How to describe Odd Birdz? It’s a live theater show consisting of a series of twenty sketches performed by a cast of eight, but also a world unto itself—a surreal, hilarious world where French janitors perform Shakespeare with Jamaican accents, a real-life Pac-Man takes the stage, and a couple on a first date tell the truth about their sexual proclivities and personal grooming habits. The actors met twelve years ago as students at the Nissan Nativ Acting Studio, and last year the troupe was named one of 20 innovative start-ups by EISP, a non-profit Israeli incubator run by the 8200 Alumni Association (an intelligence unit in the Israeli army). Their performances, though carefully scripted, have a improvisational feel, combining drama, dance, mime, and music.

Language is never an issue, as most of the sketches are performed in English. But when Hebrew is incorporated—and it often is—translation becomes a comedic device. In one scene, two actors act as “translators” for two Israeli soap opera characters. As the couple spews melodramatic romantic clichés in Hebrew, the two translators interpret everything from their words and hand gestures to their cigarette puffs. When the dialogue escalates out of control, all one of the translators can say in the midst of the chaos is “lots of emotions”! The drama eventually engulfs the translators, who, it turns out, are having an affair themselves. A more melodramatic story line unfolds involving cheating partners and a pregnancy. At a certain point in this topsy-turvy scene, the actors start to feed lines to the translators. It’s a balagan, but controlled, well-executed one.

Basically, there are no rules in world of Odd Birdz. This self-proclaimed “start-up theater for the start-up nation” is unorthodox, irreverent, playful entertainment—with a serious, provocative side. One of the most absurd scenarios arises when a Jewish-American tourist entering Israel is scrutinized as a security threat (it quickly unravels into a camp disco dance set). There’s no shortage of sexual innuendo or make-out scenes throughout the performance.

Some of the sketches are physical comedies full of ingenuity and invention. In one skit, a couple silently expresses the ups and downs of their relationship by drawing on each other’s t-shirts with sharpies, sketching out a narrative of love and despair. It’s beautiful.
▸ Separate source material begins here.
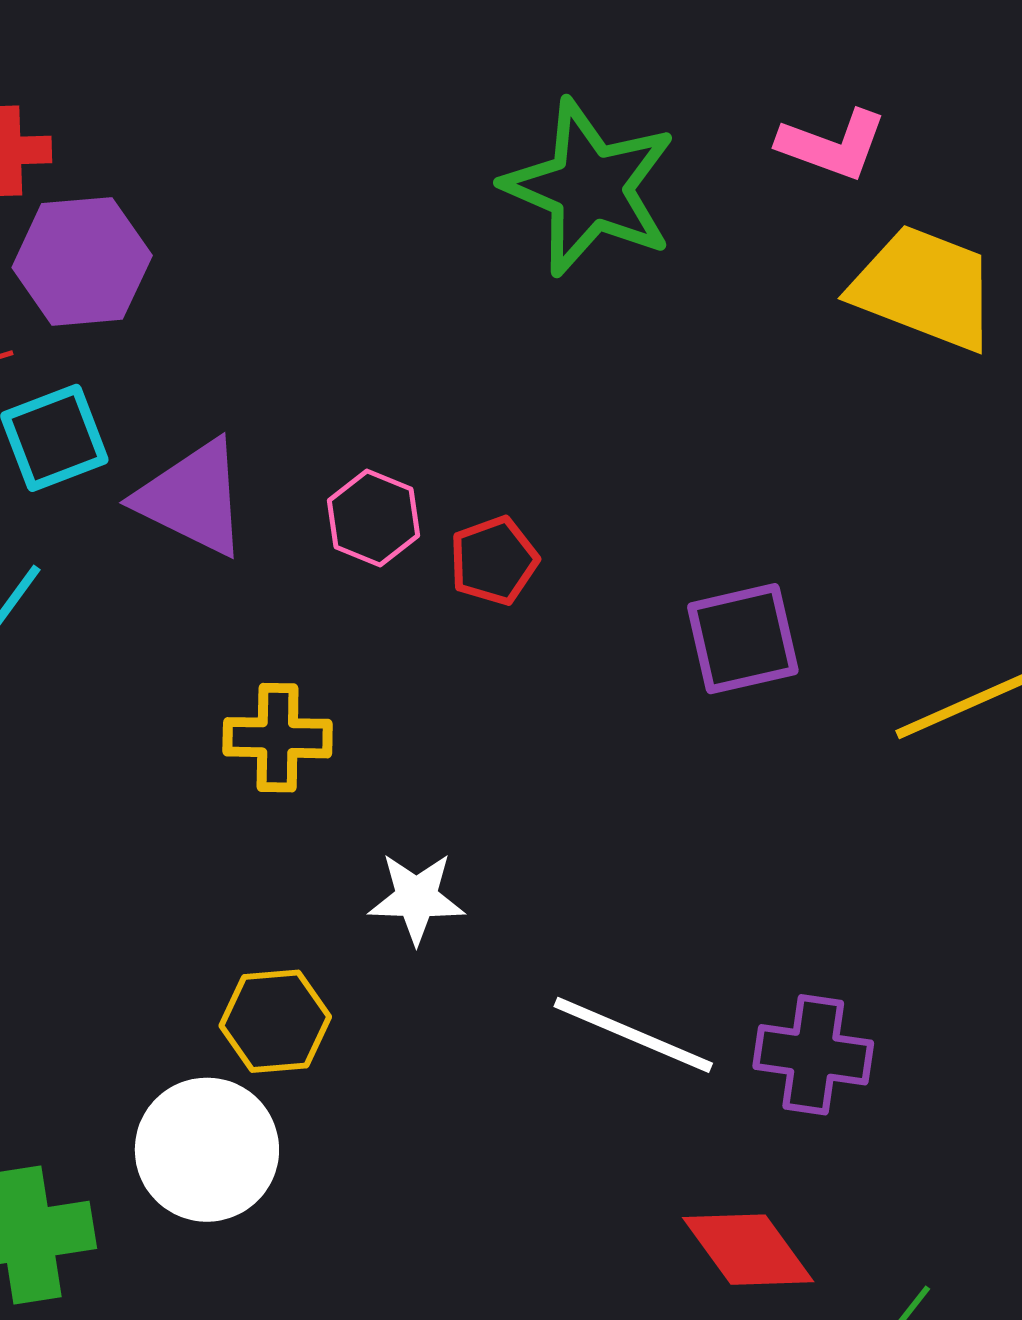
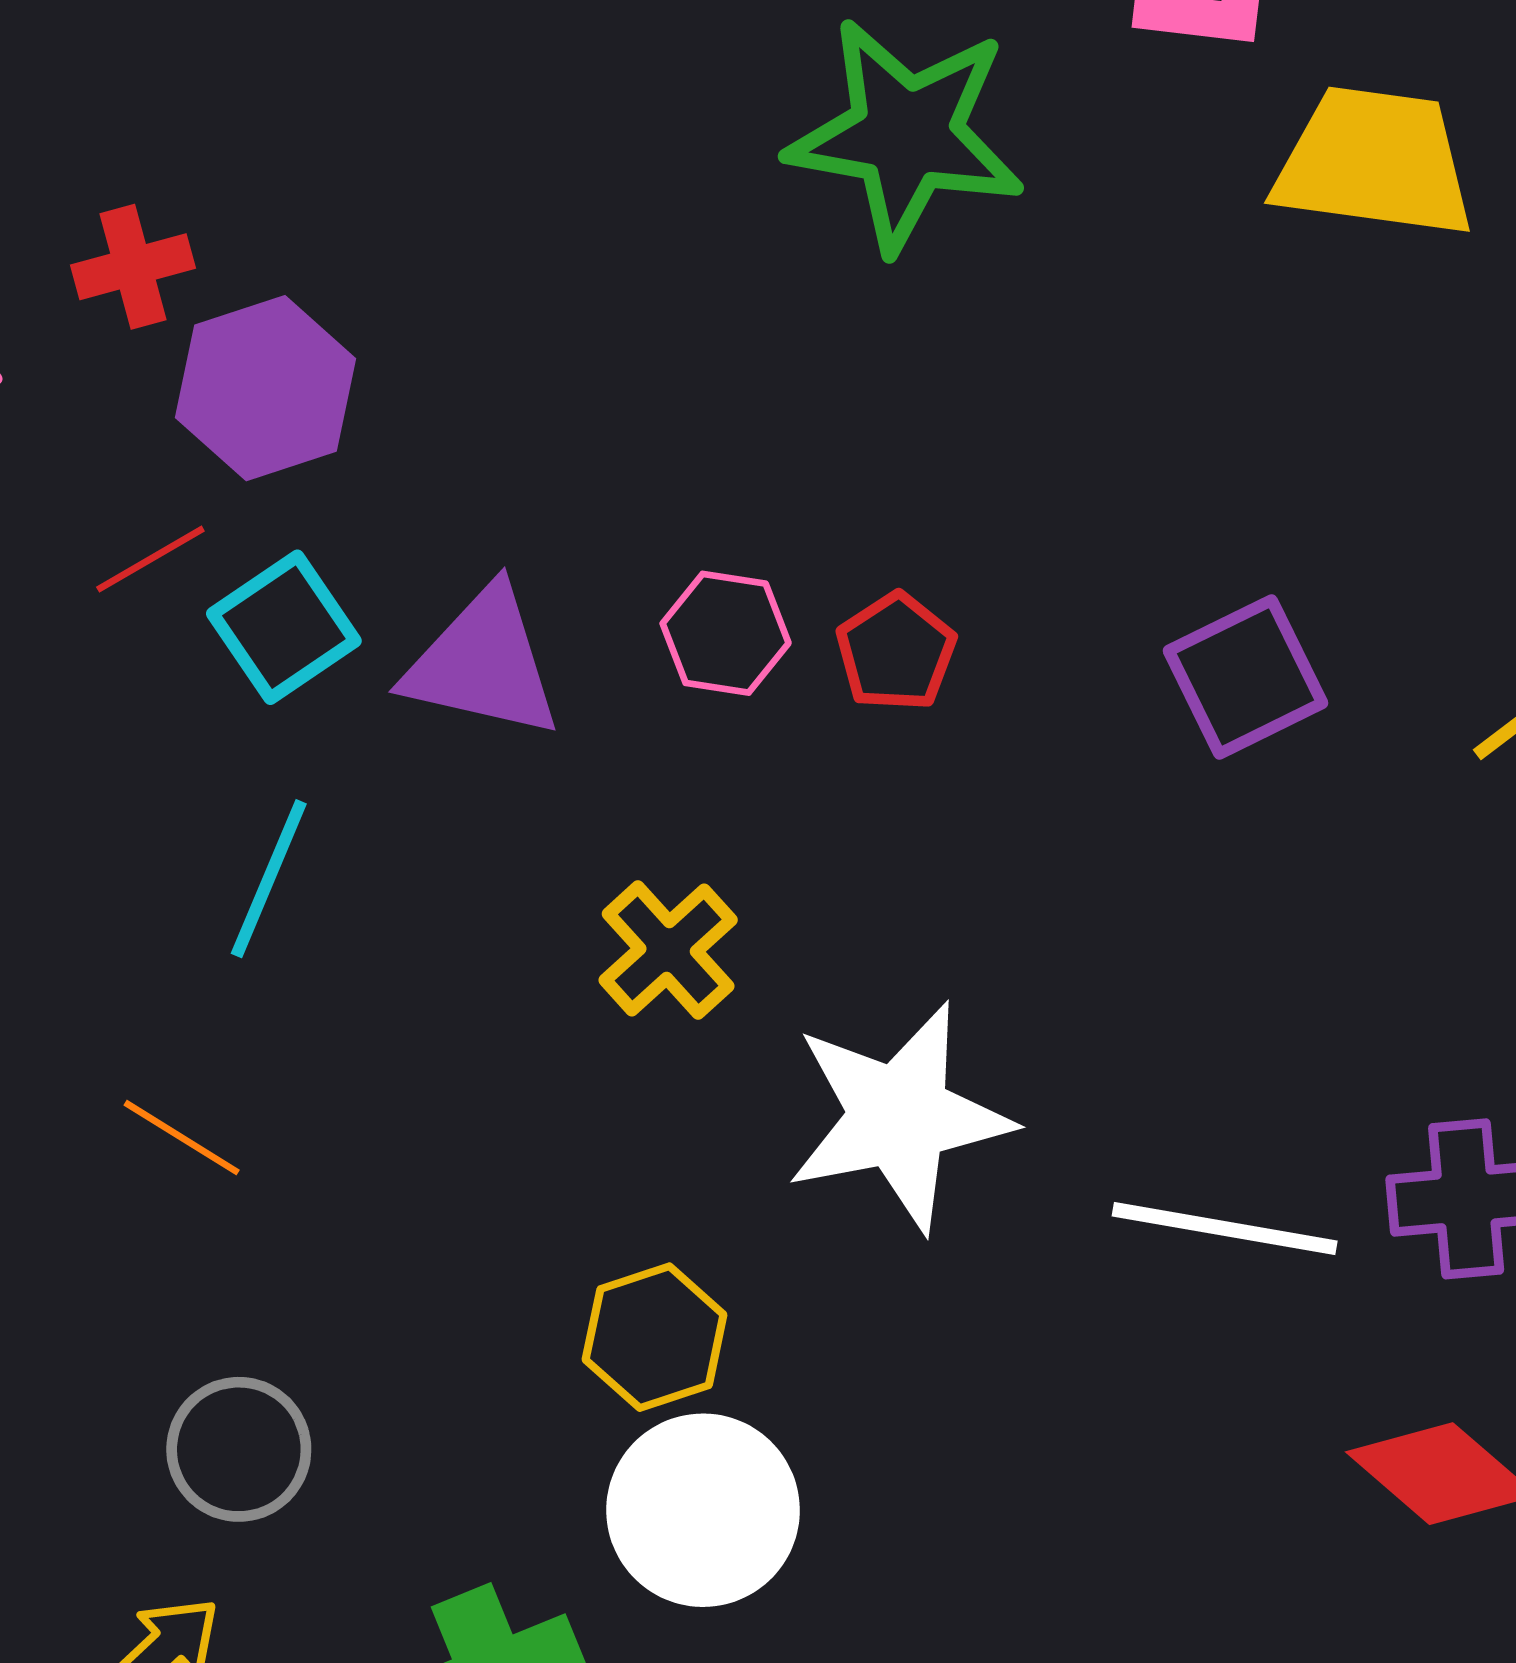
yellow cross: (278, 738) -> (668, 950), turned -30
white star: (416, 898) -> (899, 1117), size x1.8
yellow hexagon: (275, 1021) -> (655, 1337), moved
In another standout scene, a husband and wife seated in the audience argue over whether or not they should publicly identify themselves as Israeli. In a heavy accent somewhere between Russian and Israeli, the husband tells the audience that they’re from Oklahoma. His wife Devoraleh (“It means little bee in Hebrew!”) won’t stand for it. She storms down the aisle, enraged. Somewhere along the way she rants about a divorce, exalts herself as an “educator,” spots a former pupil in the audience (apparently she gets recognized everywhere—everywhere being Hamburg and New York) and berates her husband, again and again.

The act succeeds on many levels: it pokes fun at Israeli and Jewish stereotypes, and the habits of people in long-term relationships. But above all, you feel as though you’re in on the joke. This is a couple you know—just on speed and in technicolor.

Odd Birdz is theater that defies categorization. It’s chaotic, it’s warm, it’s exuberant—a cross between your family seder and the Mad Hatter’s Tea Party. But this humor has an edge. It forces you to reflect inwards, to think about your own flaws, prejudices, and vanities. Like all good jesters, the Tziporela troupe reminds us that we don’t have to be serious to be perceptive, that sometimes it’s harder to be light than to be heavy, that there’s wisdom wrapped up in satire. Go to be charmed, and to be challenged.

“Odd Birdz” will be showing through November 19 in New York City. Times and tickets here.

Iris Mansour has written for Reuters, The Guardian, and Time Out, among others. In 2011 she traveled from London to the U.S. in search of her American dreams and became prom queen. Now she’s a New Yorker. Follow her on Twitter @irisist.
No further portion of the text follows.